DATASET EXCERPTS below:

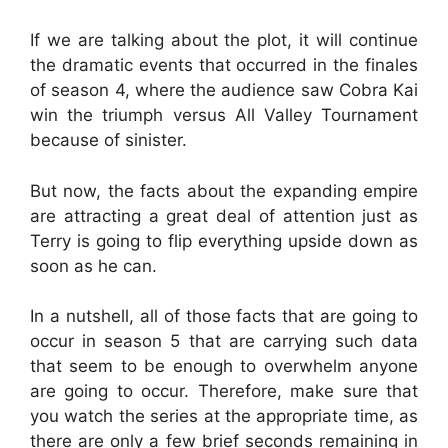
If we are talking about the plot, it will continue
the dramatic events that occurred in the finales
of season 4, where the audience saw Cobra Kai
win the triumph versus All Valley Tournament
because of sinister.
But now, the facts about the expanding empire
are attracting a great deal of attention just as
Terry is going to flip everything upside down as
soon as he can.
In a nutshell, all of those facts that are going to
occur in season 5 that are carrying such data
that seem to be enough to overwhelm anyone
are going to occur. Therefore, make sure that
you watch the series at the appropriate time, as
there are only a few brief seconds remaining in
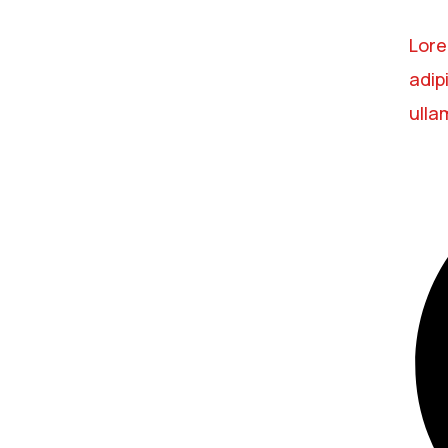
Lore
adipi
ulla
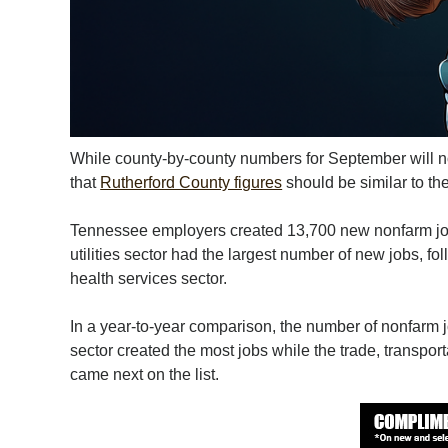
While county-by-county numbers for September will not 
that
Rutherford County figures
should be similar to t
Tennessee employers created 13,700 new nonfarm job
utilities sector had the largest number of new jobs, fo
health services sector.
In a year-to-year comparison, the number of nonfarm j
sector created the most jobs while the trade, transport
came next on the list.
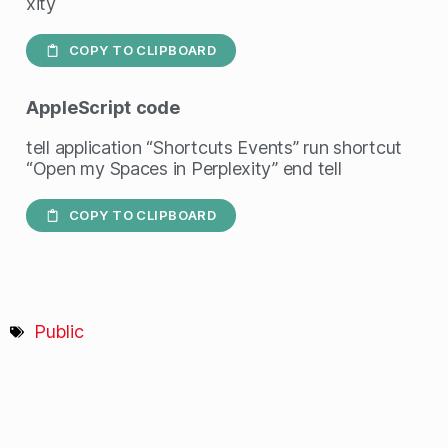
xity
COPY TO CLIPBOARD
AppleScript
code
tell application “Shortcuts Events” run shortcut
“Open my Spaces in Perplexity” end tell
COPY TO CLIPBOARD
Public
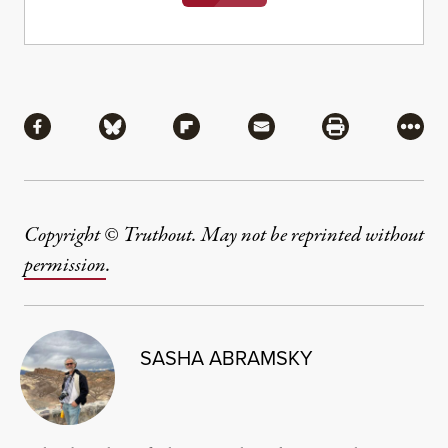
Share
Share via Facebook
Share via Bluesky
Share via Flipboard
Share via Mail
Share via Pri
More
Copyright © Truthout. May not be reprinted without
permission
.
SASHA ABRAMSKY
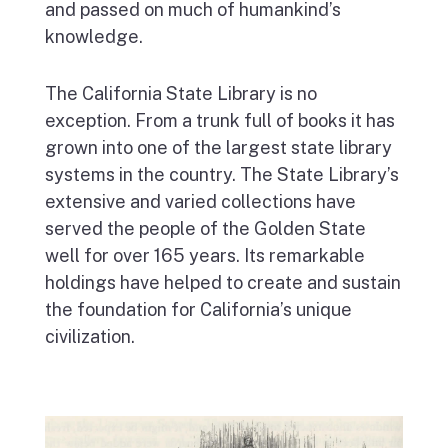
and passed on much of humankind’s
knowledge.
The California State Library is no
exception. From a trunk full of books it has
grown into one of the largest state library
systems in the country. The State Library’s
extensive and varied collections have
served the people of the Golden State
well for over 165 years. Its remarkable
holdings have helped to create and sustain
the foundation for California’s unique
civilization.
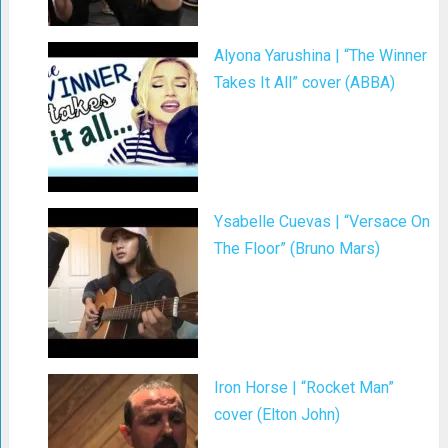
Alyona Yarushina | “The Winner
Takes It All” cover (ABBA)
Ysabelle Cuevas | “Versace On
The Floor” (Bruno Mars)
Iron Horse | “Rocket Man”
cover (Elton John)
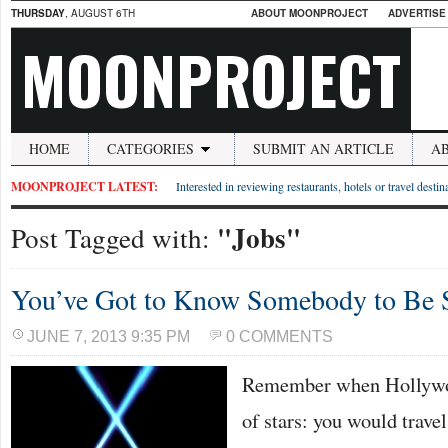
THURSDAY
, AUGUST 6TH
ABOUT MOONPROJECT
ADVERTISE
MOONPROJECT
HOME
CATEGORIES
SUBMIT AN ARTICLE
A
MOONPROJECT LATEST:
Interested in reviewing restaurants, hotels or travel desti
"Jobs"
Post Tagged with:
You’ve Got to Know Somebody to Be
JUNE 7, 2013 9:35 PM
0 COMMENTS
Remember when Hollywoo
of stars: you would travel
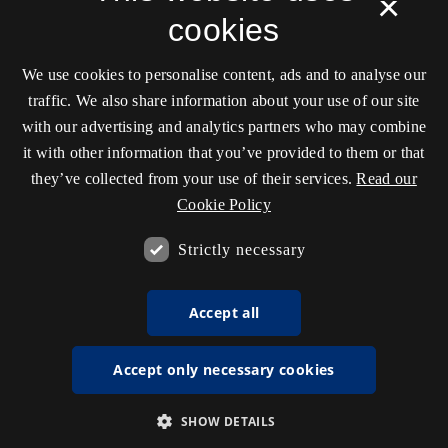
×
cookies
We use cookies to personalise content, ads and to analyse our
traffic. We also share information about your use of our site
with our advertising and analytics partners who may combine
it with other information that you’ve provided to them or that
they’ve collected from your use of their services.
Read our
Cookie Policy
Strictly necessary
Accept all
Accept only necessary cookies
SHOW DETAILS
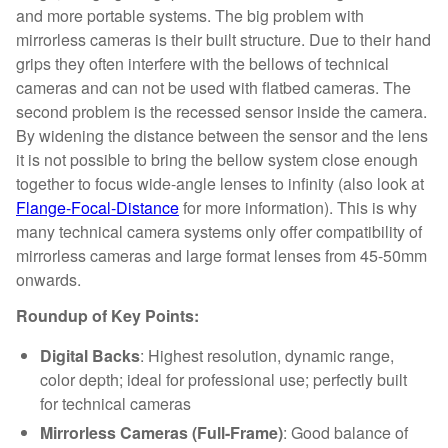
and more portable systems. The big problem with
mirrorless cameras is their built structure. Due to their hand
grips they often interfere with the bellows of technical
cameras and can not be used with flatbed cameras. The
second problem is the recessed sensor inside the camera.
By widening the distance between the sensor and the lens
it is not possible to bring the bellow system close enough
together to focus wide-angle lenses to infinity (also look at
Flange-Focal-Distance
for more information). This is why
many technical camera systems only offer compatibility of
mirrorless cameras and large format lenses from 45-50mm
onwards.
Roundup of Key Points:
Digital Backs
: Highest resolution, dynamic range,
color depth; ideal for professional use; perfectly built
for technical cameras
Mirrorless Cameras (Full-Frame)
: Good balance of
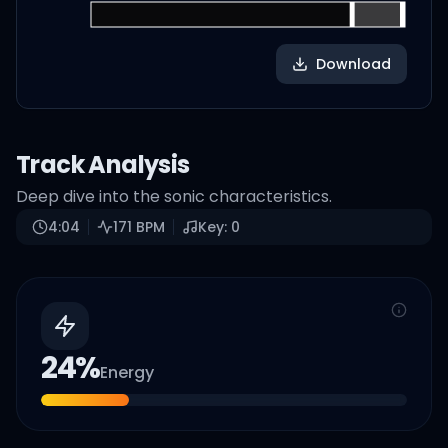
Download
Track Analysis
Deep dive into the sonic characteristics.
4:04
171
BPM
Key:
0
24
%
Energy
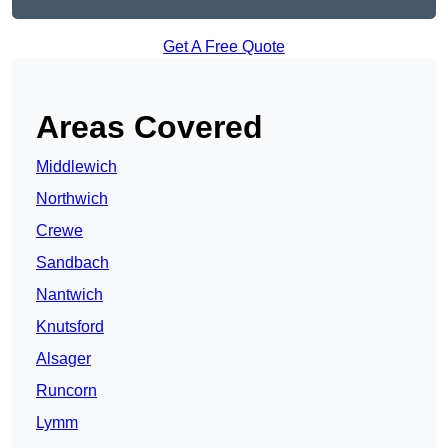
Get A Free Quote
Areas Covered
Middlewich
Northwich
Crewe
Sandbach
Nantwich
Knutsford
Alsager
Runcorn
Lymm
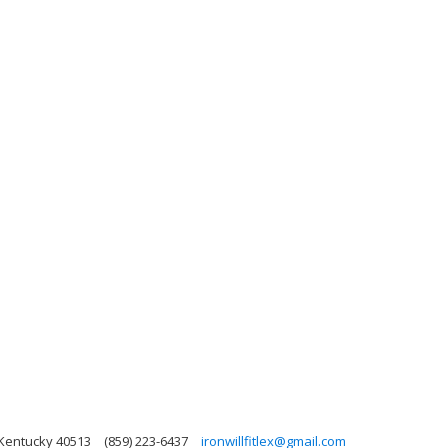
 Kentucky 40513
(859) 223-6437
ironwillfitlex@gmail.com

End of DATASET EXCERPTS.

### ABOUT THIS EXERCISE
Leaving the pictures out, transcribe the entries above exactly as written.

### RESULT OF THE TASK
If we are talking about the plot, it will continue
the dramatic events that occurred in the finales
of season 4, where the audience saw Cobra Kai
win the triumph versus All Valley Tournament
because of sinister.
But now, the facts about the expanding empire
are attracting a great deal of attention just as
Terry is going to flip everything upside down as
soon as he can.
In a nutshell, all of those facts that are going to
occur in season 5 that are carrying such data
that seem to be enough to overwhelm anyone
are going to occur. Therefore, make sure that
you watch the series at the appropriate time, as
there are only a few brief seconds remaining in
Lore
adipi
ulla
While county-by-county numbers for September will not 
that
Rutherford County figures
should be similar to t
Tennessee employers created 13,700 new nonfarm job
utilities sector had the largest number of new jobs, fo
health services sector.
In a year-to-year comparison, the number of nonfarm j
sector created the most jobs while the trade, transport
came next on the list.
xity
COPY TO CLIPBOARD
AppleScript
code
tell application “Shortcuts Events” run shortcut
“Open my Spaces in Perplexity” end tell
COPY TO CLIPBOARD
Public
Share
Share via Facebook
Share via Bluesky
Share via Flipboard
Share via Mail
Share via Pri
More
Copyright © Truthout. May not be reprinted without
permission
.
SASHA ABRAMSKY
and passed on much of humankind’s
knowledge.
The California State Library is no
exception. From a trunk full of books it has
grown into one of the largest state library
systems in the country. The State Library’s
extensive and varied collections have
served the people of the Golden State
well for over 165 years. Its remarkable
holdings have helped to create and sustain
the foundation for California’s unique
civilization.
Alyona Yarushina | “The Winner
Takes It All” cover (ABBA)
Ysabelle Cuevas | “Versace On
The Floor” (Bruno Mars)
Iron Horse | “Rocket Man”
cover (Elton John)
THURSDAY
, AUGUST 6TH
ABOUT MOONPROJECT
ADVERTISE
MOONPROJECT
HOME
CATEGORIES
SUBMIT AN ARTICLE
A
MOONPROJECT LATEST:
Interested in reviewing restaurants, hotels or travel desti
"Jobs"
Post Tagged with:
You’ve Got to Know Somebody to Be
JUNE 7, 2013 9:35 PM
0 COMMENTS
Remember when Hollywoo
of stars: you would travel
×
cookies
We use cookies to personalise content, ads and to analyse our
traffic. We also share information about your use of our site
with our advertising and analytics partners who may combine
it with other information that you’ve provided to them or that
they’ve collected from your use of their services.
Read our
Cookie Policy
Strictly necessary
Accept all
Accept only necessary cookies
SHOW DETAILS
and more portable systems. The big problem with
mirrorless cameras is their built structure. Due to their hand
grips they often interfere with the bellows of technical
cameras and can not be used with flatbed cameras. The
second problem is the recessed sensor inside the camera.
By widening the distance between the sensor and the lens
it is not possible to bring the bellow system close enough
together to focus wide-angle lenses to infinity (also look at
Flange-Focal-Distance
for more information). This is why
many technical camera systems only offer compatibility of
mirrorless cameras and large format lenses from 45-50mm
onwards.
Roundup of Key Points:
Digital Backs
: Highest resolution, dynamic range,
color depth; ideal for professional use; perfectly built
for technical cameras
Mirrorless Cameras (Full-Frame)
: Good balance of
Download
Track Analysis
Deep dive into the sonic characteristics.
4:04
171
BPM
Key:
0
24
%
Energy
Get A Free Quote
Areas Covered
Middlewich
Northwich
Crewe
Sandbach
Nantwich
Knutsford
Alsager
Runcorn
Lymm
 Kentucky 40513
(859) 223-6437
ironwillfitlex@gmail.com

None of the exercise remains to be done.